In theory combiners or splitters must have 3dB loss to the combiner port. In practice 3.5 is good 3.4 is great, 3.3** is only achieved by the best microwave designers in the world.. I met one , at work one day, he achieved that in microwave repeaters across Canada for Bell decades ago by exquisite knowledge.

{referring to worst case conditions}**

I should clarify that when I talk about 3dB loss, I'm referring to half of the power throughput being dissipated in the combiner itself. For example if you have a simple ideal 1:2 splitter , the outputs will each be 3dB lower than the input, but I don't view that as being 3dB of "loss," since you're not actually losing any power at all, and the splitter dissipates nothing. Is this a strange way to view things?

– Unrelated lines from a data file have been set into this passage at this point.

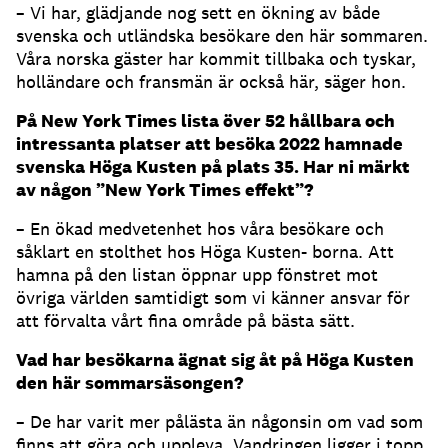
– Vi har, glädjande nog sett en ökning av både
svenska och utländska besökare den här sommaren.
Våra norska gäster har kommit tillbaka och tyskar,
holländare och fransmän är också här, säger hon.
På New York Times lista över 52 hållbara och
intressanta platser att besöka 2022 hamnade
svenska Höga Kusten på plats 35.
Har ni märkt
av någon ”New York Times effekt”?
– En ökad medvetenhet hos våra besökare och
såklart en stolthet hos Höga Kusten- borna. Att
hamna på den listan öppnar upp fönstret mot
övriga världen samtidigt som vi känner ansvar för
att förvalta vårt fina område på bästa sätt.
Vad har besökarna ägnat sig åt på Höga Kusten
den här sommarsäsongen?
– De har varit mer pålästa än någonsin om vad som
finns att göra och uppleva. Vandringen ligger i topp,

In the context of combiners, I don't see how you can say they must have 3dB of loss. After all, isn't a 2:1 combiner with 3dB of loss completely useless, since it can never give more power on the output than is delivered to either one of its inputs?

 

[D.A.(Tony)Stewart]

Due to impedance matching, you cannot simply add two signals in a combiner without loading down each other, Also combiners have the added advantage of providing cancellation between the 2 input ports. This transformation is effectively taking 2 signals differentually at twice the impedance and matching it with the output summation port and a necessary root2 voltage loss is required to transform the differential impedance to the combiner port. True in the ideal world it is a necessary evil to lose 3db when combining equal impedance signals to the same in an output port to prevent mismatch, but they are losses just the same as dissipated losses.

Transformer couplers are reversible as splitters or combiners and have typical 3.5 plots with a slope. Wilkinson Combiners have somewhat better characterisitics (3.15dB) for loss at the expense of bandwidth since they are 1/4 wave tuned devices.